I've obtained a formula through cannonical representation, which is:
$$A\cdot \overline{B\cdot S}+A\cdot B\cdot \overline{S}+\overline{A}\cdot B\cdot S+A\cdot B \cdot S$$
And I'm trying to simplify it to:
$$( A \cdot \overline{S}) + (B \cdot S)\tag{1}$$
Following the laws here, I've done this:
$$A\cdot B\cdot \overline{S}+\overline{A}\cdot B\cdot S+(A\cdot B \cdot S+A\cdot \overline{B\cdot S})$$
$$A\cdot B\cdot \overline{S}+\overline{A}\cdot B\cdot S+A\cdot (BS+\overline{BS})\tag{Complementation 2}$$
$$A\cdot B\cdot \overline{S}+\overline{A}\cdot B\cdot S+A\cdot (1)\tag{Identity for ∧}$$
$$A\cdot B\cdot \overline{S}+\overline{A}\cdot B\cdot S+A$$
I'm having problem at this step, I'm not sure how to proceed, I did the following:
$$B\cdot (A\cdot \overline{S}+\overline{A}\cdot S)+A$$
Trying to obtain some insight, but from here, I have no idea on how to proceed to the form $(1)$.
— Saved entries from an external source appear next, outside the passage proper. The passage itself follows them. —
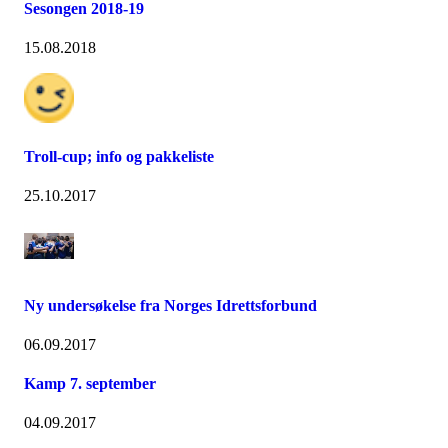
Sesongen 2018-19
15.08.2018
Troll-cup; info og pakkeliste
25.10.2017
Ny undersøkelse fra Norges Idrettsforbund
06.09.2017
Kamp 7. september
04.09.2017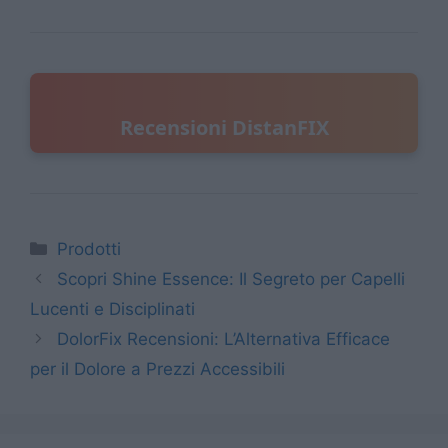
Recensioni DistanFIX
Categorie
Prodotti
Scopri Shine Essence: Il Segreto per Capelli
Lucenti e Disciplinati
DolorFix Recensioni: L’Alternativa Efficace
per il Dolore a Prezzi Accessibili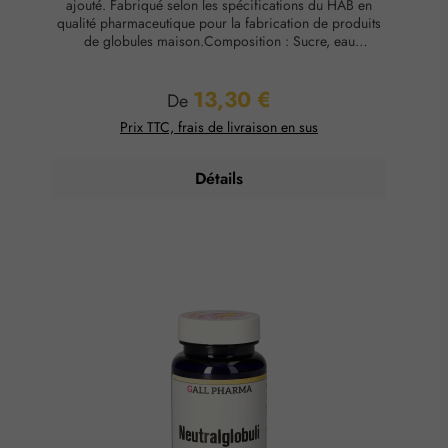
ajouté. Fabriqué selon les spécifications du HAB en
qualité pharmaceutique pour la fabrication de produits
de globules maison.Composition : Sucre, eau
purifiéeConservation : Température ambiante, max. 65
% d'humidité relative.
13,30 €
Prix régulier :
De
Prix TTC, frais de livraison en sus
Détails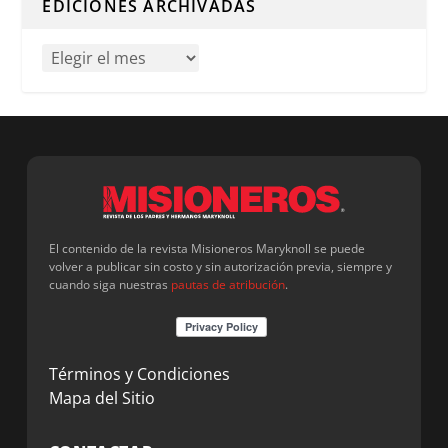
EDICIONES ARCHIVADAS
El contenido de la revista Misioneros Maryknoll se puede
volver a publicar sin costo y sin autorización previa, siempre y
cuando siga nuestras
pautas de atribución
.
Términos y Condiciones
Mapa del Sitio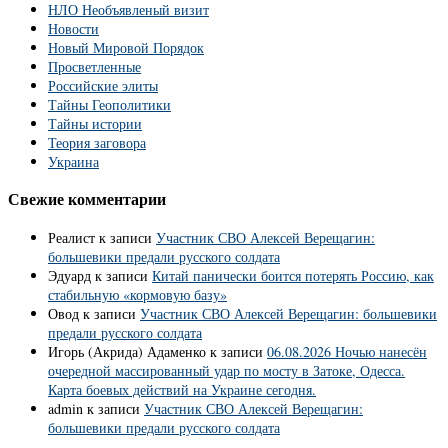
НЛО Необъявленый визит
Новости
Новый Мировой Порядок
Просветленные
Российские элиты
Тайны Геополитики
Тайны истории
Теория заговора
Украина
Свежие комментарии
Реалист
к записи
Участник СВО Алексей Верещагин:
большевики предали русского солдата
Эдуард
к записи
Китай панически боится потерять Россию, как
стабильную «кормовую базу»
Овод
к записи
Участник СВО Алексей Верещагин: большевики
предали русского солдата
Игорь (Акрида) Адаменко
к записи
06.08.2026 Ночью нанесён
очередной массированный удар по мосту в Затоке, Одесса.
Карта боевых действий на Украине сегодня.
admin
к записи
Участник СВО Алексей Верещагин:
большевики предали русского солдата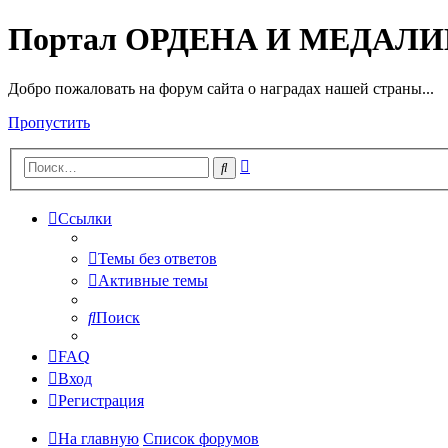
Портал ОРДЕНА И МЕДАЛ
Добро пожаловать на форум сайта о наградах нашей страны...
Пропустить
Расширенный
Поиск
поиск
Ссылки
Темы без ответов
Активные темы
Поиск
FAQ
Вход
Регистрация
На главную
Список форумов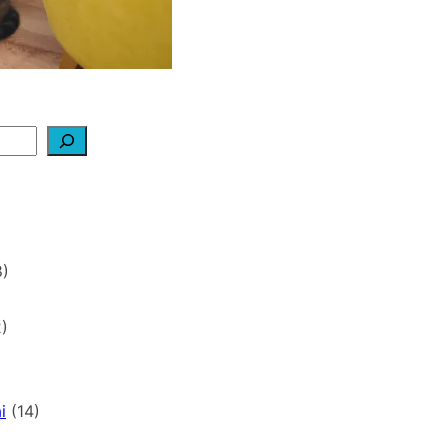
)
)
i
(14)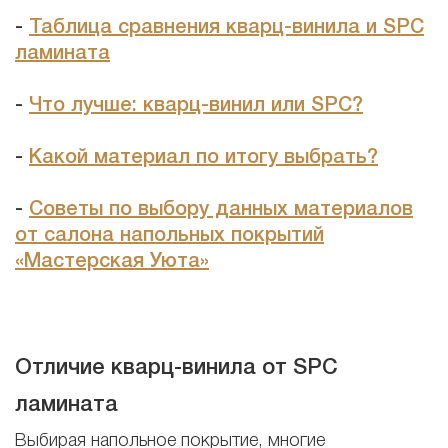
-
Таблица сравнения кварц-винила и SPC
ламината
-
Что лучше: кварц-винил или SPC?
-
Какой материал по итогу выбрать?
-
Советы по выбору данных материалов
от салона напольных покрытий
«Мастерская Уюта»
Отличие кварц-винила от SPC
ламината
Выбирая напольное покрытие, многие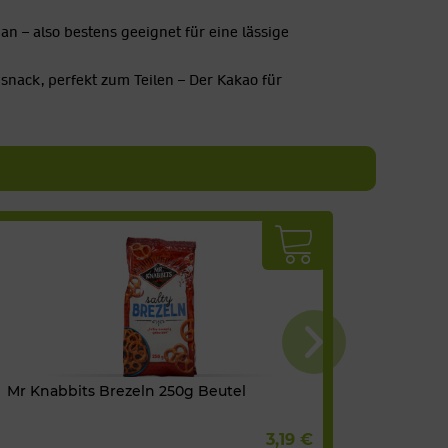
an – also bestens geeignet für eine lässige
nsnack, perfekt zum Teilen – Der Kakao für
Mr Knabbits Brezeln 250g Beutel
Naarm H
3,19 €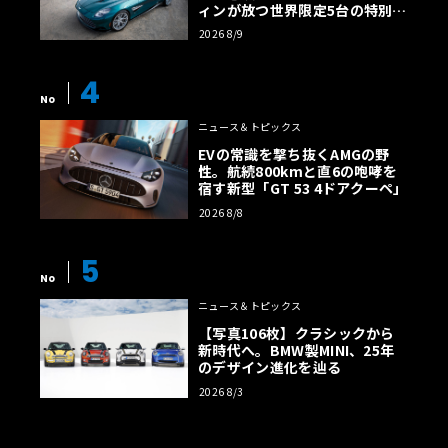
ィンが放つ世界限定5台の特別コ
レクション
2026 8/9
4
No
ニュース＆トピックス
EVの常識を撃ち抜くAMGの野
性。航続800kmと直6の咆哮を
宿す新型「GT 53 4ドアクーペ」
2026 8/8
5
No
ニュース＆トピックス
【写真106枚】クラシックから
新時代へ。BMW製MINI、25年
のデザイン進化を辿る
2026 8/3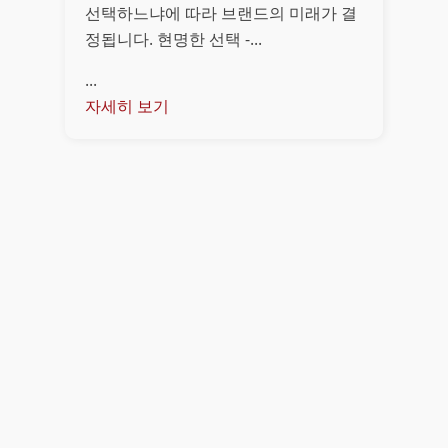
선택하느냐에 따라 브랜드의 미래가 결
정됩니다. 현명한 선택 -...
...
자세히 보기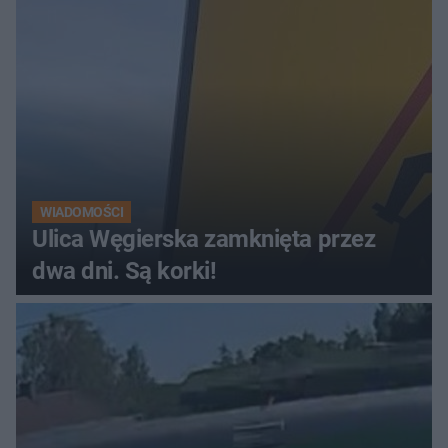
WIADOMOŚCI
Ulica Węgierska zamknięta przez
dwa dni. Są korki!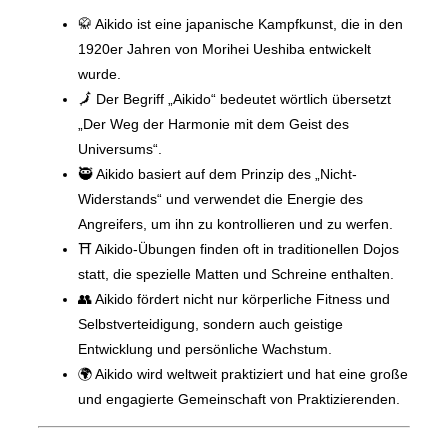
🥋 Aikido ist eine japanische Kampfkunst, die in den
1920er Jahren von Morihei Ueshiba entwickelt
wurde.
🗾 Der Begriff „Aikido“ bedeutet wörtlich übersetzt
„Der Weg der Harmonie mit dem Geist des
Universums“.
🥷 Aikido basiert auf dem Prinzip des „Nicht-
Widerstands“ und verwendet die Energie des
Angreifers, um ihn zu kontrollieren und zu werfen.
⛩️ Aikido-Übungen finden oft in traditionellen Dojos
statt, die spezielle Matten und Schreine enthalten.
👥 Aikido fördert nicht nur körperliche Fitness und
Selbstverteidigung, sondern auch geistige
Entwicklung und persönliche Wachstum.
🌍 Aikido wird weltweit praktiziert und hat eine große
und engagierte Gemeinschaft von Praktizierenden.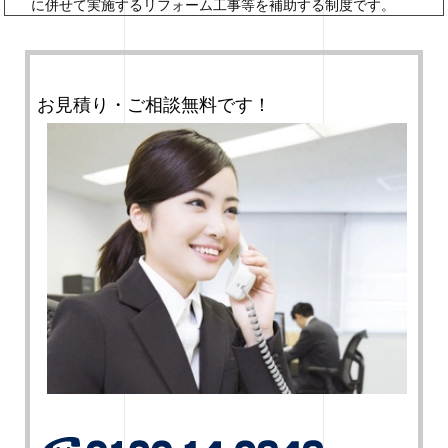
に併せて実施するリフォーム工事等を補助する制度です。
お見積り・ご相談無料です！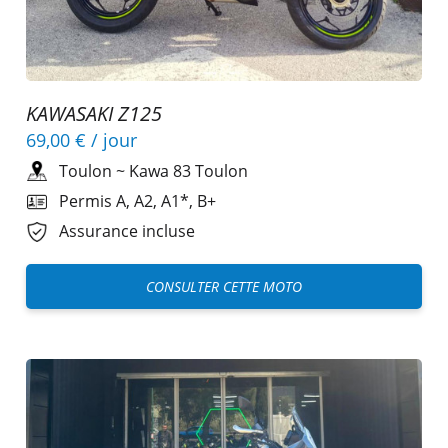
KAWASAKI Z125
69,00 €
/ jour
Toulon
~
Kawa 83 Toulon
Permis A, A2, A1*, B+
Assurance incluse
CONSULTER CETTE MOTO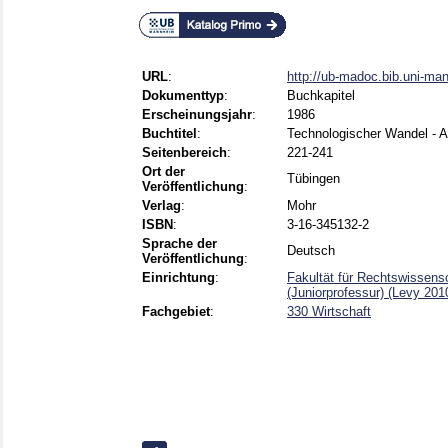
URL
:
http://ub-madoc.bib.uni-m
Dokumenttyp
:
Buchkapitel
Erscheinungsjahr
:
1986
Buchtitel
:
Technologischer Wandel - 
Seitenbereich
:
221-241
Ort der
Tübingen
Veröffentlichung
:
Verlag
:
Mohr
ISBN
:
3-16-345132-2
Sprache der
Deutsch
Veröffentlichung
:
Einrichtung
:
Fakultät für Rechtswissens
(Juniorprofessur) (Levy 201
Fachgebiet
:
330 Wirtschaft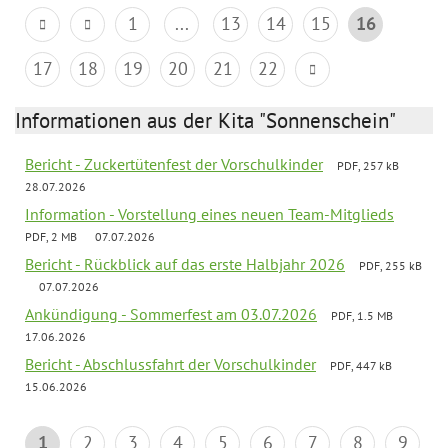
1
...
13
14
15
16
17
18
19
20
21
22
Informationen aus der Kita "Sonnenschein"
Bericht - Zuckertütenfest der Vorschulkinder
PDF, 257 kB
28.07.2026
Information - Vorstellung eines neuen Team-Mitglieds
PDF, 2 MB
07.07.2026
Bericht - Rückblick auf das erste Halbjahr 2026
PDF, 255 kB
07.07.2026
Ankündigung - Sommerfest am 03.07.2026
PDF, 1.5 MB
17.06.2026
Bericht - Abschlussfahrt der Vorschulkinder
PDF, 447 kB
15.06.2026
1
2
3
4
5
6
7
8
9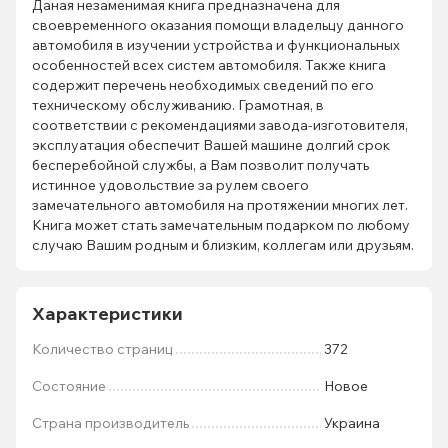
Даная незаменимая книга предназначена для
своевременного оказания помощи владельцу данного
автомобиля в изучении устройства и функциональных
особенностей всех систем автомобиля. Также книга
содержит перечень необходимых сведений по его
техническому обслуживанию. Грамотная, в
соответствии с рекомендациями завода-изготовителя,
эксплуатация обеспечит Вашей машине долгий срок
бесперебойной службы, а Вам позволит получать
истинное удовольствие за рулем своего
замечательного автомобиля на протяжении многих лет.
Книга может стать замечательным подарком по любому
случаю Вашим родным и близким, коллегам или друзьям.
Характеристики
Количество страниц
372
Состояние
Новое
Страна производитель
Украина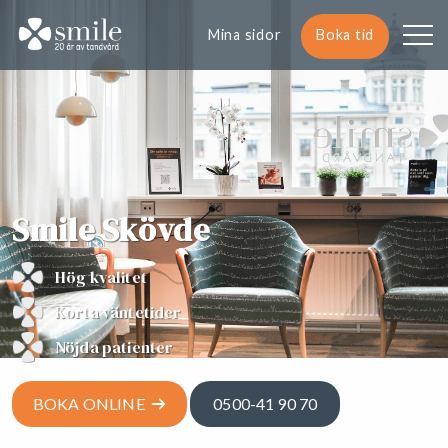
Mina sidor
Boka tid
Smile Skövde
Hög kvalitet
Korta väntetider
Nöjda patienter
BOKA ONLINE
0500-41 90 70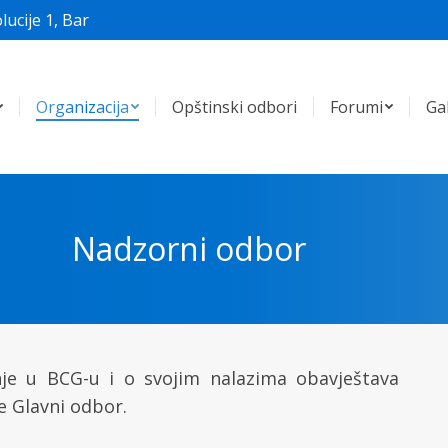
lucije 1, Bar
Organizacija
Opštinski odbori
Forumi
Gal
Nadzorni odbor
nje u BCG-u i o svojim nalazima obavještava
e Glavni odbor.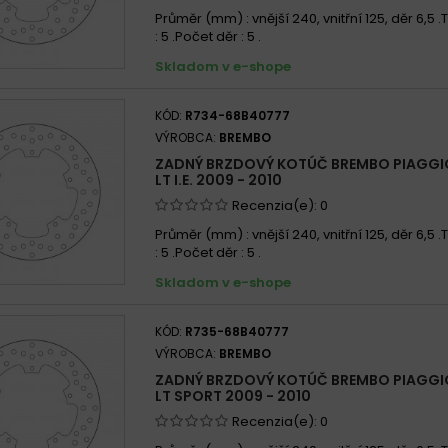
Průměr (mm) : vnější 240, vnitřní 125, děr 6,5
: 5 .Počet děr : 5 .
Skladom v e-shope
KÓD:
R734-68B40777
VÝROBCA:
BREMBO
ZADNÝ BRZDOVÝ KOTÚČ BREMBO PIAGGI
LT I.E. 2009 - 2010
Recenzia(e):
0
Průměr (mm) : vnější 240, vnitřní 125, děr 6,5
: 5 .Počet děr : 5 .
Skladom v e-shope
KÓD:
R735-68B40777
VÝROBCA:
BREMBO
ZADNÝ BRZDOVÝ KOTÚČ BREMBO PIAGGI
LT SPORT 2009 - 2010
Recenzia(e):
0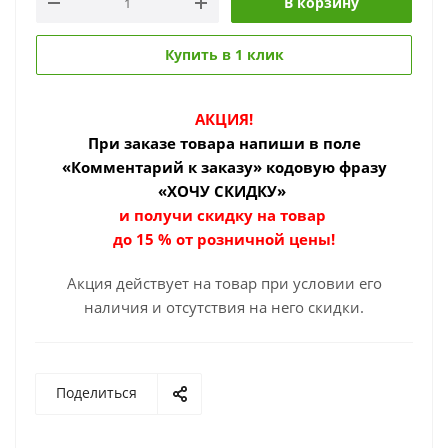
В корзину
Купить в 1 клик
АКЦИЯ!
При заказе товара
напиши в поле
«Комментарий к заказу» кодовую фразу
«ХОЧУ СКИДКУ»
и получи скидку на товар
до 15 % от розничной цены!
Акция действует на товар при условии его
наличия и отсутствия на него скидки.
Поделиться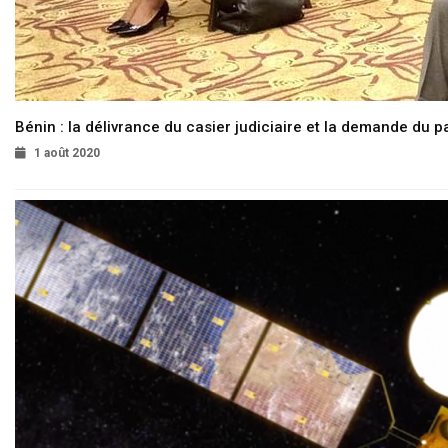
Bénin : la délivrance du casier judiciaire et la demande du p
1 août 2020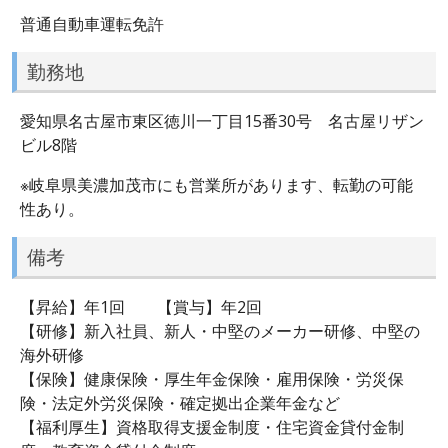
普通自動車運転免許
勤務地
愛知県名古屋市東区徳川一丁目15番30号 名古屋リザン
ビル8階
※岐阜県美濃加茂市にも営業所があります、転勤の可能
性あり。
備考
【昇給】年1回 【賞与】年2回
【研修】新入社員、新人・中堅のメーカー研修、中堅の
海外研修
【保険】健康保険・厚生年金保険・雇用保険・労災保
険・法定外労災保険・確定拠出企業年金など
【福利厚生】資格取得支援金制度・住宅資金貸付金制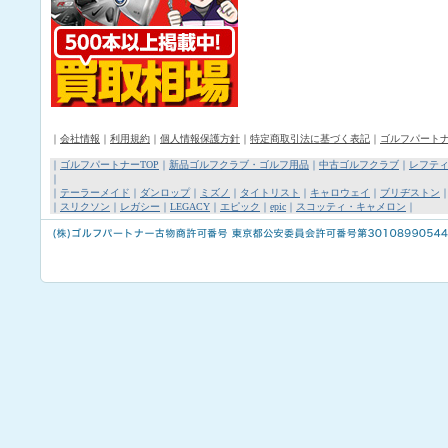
｜
会社情報
｜
利用規約
｜
個人情報保護方針
｜
特定商取引法に基づく表記
｜
ゴルフパート
｜
ゴルフパートナーTOP
｜
新品ゴルフクラブ・ゴルフ用品
｜
中古ゴルフクラブ
｜
レフテ
｜
｜
テーラーメイド
｜
ダンロップ
｜
ミズノ
｜
タイトリスト
｜
キャロウェイ
｜
ブリヂストン
｜
スリクソン
｜
レガシー
｜
LEGACY
｜
エピック
｜
epic
｜
スコッティ・キャメロン
｜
Here's a simple solution, assuming I've correctly interpreted the question: $$ AB'S' + ABS' + A'BS + ABS = \\ A(B' + B)S' + (A' + A)BS = \\ AS' + BS $$ as desired. Here, $A'$ means "not $A$". Note that the notation $\overline{B\cdot S}$ is unclear since $(BS)' \neq B'S'$. For a good way of making such simplifications in general, look into Karnaugh maps.